Editorial

La revanche de la droite française «profonde»

La victoire massive de François Fillon au premier tour de la primaire de la droite française est d’abord le fruit d’un revirement dans le camp conservateur. Lassé des promesses de rupture tonitruantes à la Sarkozy et sceptique envers l’élite technocratique version Juppé, l’électorat de droite mise désormais sur le retour des valeurs

Ils avaient longtemps cru à la «rupture», version Sarkozy. Une rupture à la Bonaparte, toute en posture. Puis la défaite présidentielle de mai 2012 est intervenue, offrant l’Elysée au président «normal» François Hollande. Et lentement, les électeurs de droite français ont commencé à prendre leurs distances et à s’interroger: pourquoi leurs valeurs traditionnelles d’ordre moral, de discipline sociale et de défense de l’entreprise privée se sont-elles, à chaque fois, retrouvées délaissées, une fois leurs candidats parvenus à la tête de l’Etat, laissant le Front national les capter? Pourquoi Jacques Chirac a-t-il si vite calé, face aux grèves massives déclenchées, durant l’hiver 1995-1996, contre son premier ministre Alain Juppé? Et pourquoi Nicolas Sarkozy, à peine élu, crut-il bon de recruter des ministres de gauche, avant d’être happé par la crise financière?

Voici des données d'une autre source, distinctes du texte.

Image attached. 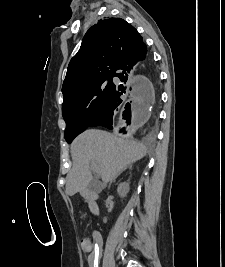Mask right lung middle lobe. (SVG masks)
Returning <instances> with one entry per match:
<instances>
[{
	"label": "right lung middle lobe",
	"mask_w": 225,
	"mask_h": 267,
	"mask_svg": "<svg viewBox=\"0 0 225 267\" xmlns=\"http://www.w3.org/2000/svg\"><path fill=\"white\" fill-rule=\"evenodd\" d=\"M113 76L91 81L63 96L62 115L68 143L85 131L106 107L116 88Z\"/></svg>",
	"instance_id": "right-lung-middle-lobe-1"
}]
</instances>
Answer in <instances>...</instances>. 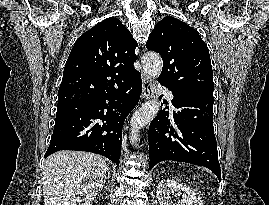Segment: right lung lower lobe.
Wrapping results in <instances>:
<instances>
[{
  "instance_id": "obj_1",
  "label": "right lung lower lobe",
  "mask_w": 269,
  "mask_h": 205,
  "mask_svg": "<svg viewBox=\"0 0 269 205\" xmlns=\"http://www.w3.org/2000/svg\"><path fill=\"white\" fill-rule=\"evenodd\" d=\"M141 90V75L135 71L114 91L58 105L45 158L59 150H78L103 155L119 165L124 120Z\"/></svg>"
}]
</instances>
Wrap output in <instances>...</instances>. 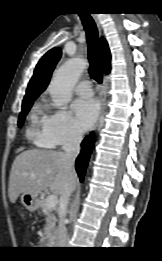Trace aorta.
I'll return each instance as SVG.
<instances>
[{
    "mask_svg": "<svg viewBox=\"0 0 162 261\" xmlns=\"http://www.w3.org/2000/svg\"><path fill=\"white\" fill-rule=\"evenodd\" d=\"M86 66L87 62L84 59L73 58L56 71L49 86V92L55 106L61 107L71 101L73 87Z\"/></svg>",
    "mask_w": 162,
    "mask_h": 261,
    "instance_id": "obj_1",
    "label": "aorta"
}]
</instances>
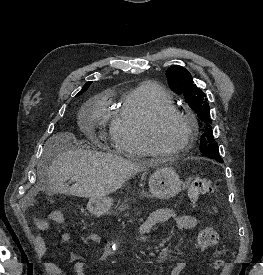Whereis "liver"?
<instances>
[{"label":"liver","instance_id":"obj_1","mask_svg":"<svg viewBox=\"0 0 263 275\" xmlns=\"http://www.w3.org/2000/svg\"><path fill=\"white\" fill-rule=\"evenodd\" d=\"M73 144L77 141L69 132L56 134L46 143V152L54 150V158L46 170L50 193L103 198L148 165L113 154L76 149ZM69 179L76 182L71 187L65 183Z\"/></svg>","mask_w":263,"mask_h":275}]
</instances>
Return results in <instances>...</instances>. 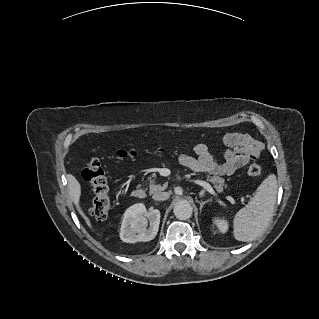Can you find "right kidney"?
I'll return each instance as SVG.
<instances>
[{
  "instance_id": "obj_1",
  "label": "right kidney",
  "mask_w": 319,
  "mask_h": 319,
  "mask_svg": "<svg viewBox=\"0 0 319 319\" xmlns=\"http://www.w3.org/2000/svg\"><path fill=\"white\" fill-rule=\"evenodd\" d=\"M148 221L150 226H148ZM160 211L146 210L142 203L129 207L122 220L120 238L127 243L146 242L155 238L159 229Z\"/></svg>"
}]
</instances>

C’est sur ces frustrations de l’électorat conservateur et sur cette volonté collective de retour des valeurs, que François Fillon a construit, dimanche, son succès aussi massif qu’inattendu au premier tour des primaires de la droite. L’ancien chef du gouvernement français, longtemps dans l’ombre du colosse Philippe Séguin et de sa «fracture sociale», a compris au fil de ses déplacements sur le terrain qu’une majorité des sympathisants de droite n’en pouvaient plus des compromis. Il a compris que les catholiques, ébranlés par la légalisation du mariage homosexuel, ne croyaient plus en un Sarko obsédé par l’identité et les Gaulois. Il a compris que les entrepreneurs, en particulier ceux des PME, n’en pouvaient plus d’être surtaxés. Sans parler des autres frustrations: celle de la France «périphérique» oubliée des métropoles, celle des éducateurs et élus dépassés par la montée de l’islam, celle des policiers demandeurs de fermeté et d’un Etat intransigeant, celle de citoyens souvent âgés, nostalgiques de son opposition passée à la monnaie unique.

Même si le «Tout sauf Sarkozy» explique aussi ce vote dominical, la percée de François Fillon concrétise une revanche: celle de la droite française «profonde», pour reprendre un terme qu’il affectionne. Une droite qui a trouvé en lui, sous le radar des sondages, un champion crédible, conscient des erreurs de Chirac et de Sarkozy, compétent sans être technocrate, et dépourvu casseroles politico-financières. Alain Juppé est prévenu: c’est cette France-là, bleu horizon à l’exception de l’Aquitaine, qu’il doit parvenir à convaincre s’il veut l’emporter au second tour. Et à ce stade, l’on voit mal comment il peut y parvenir.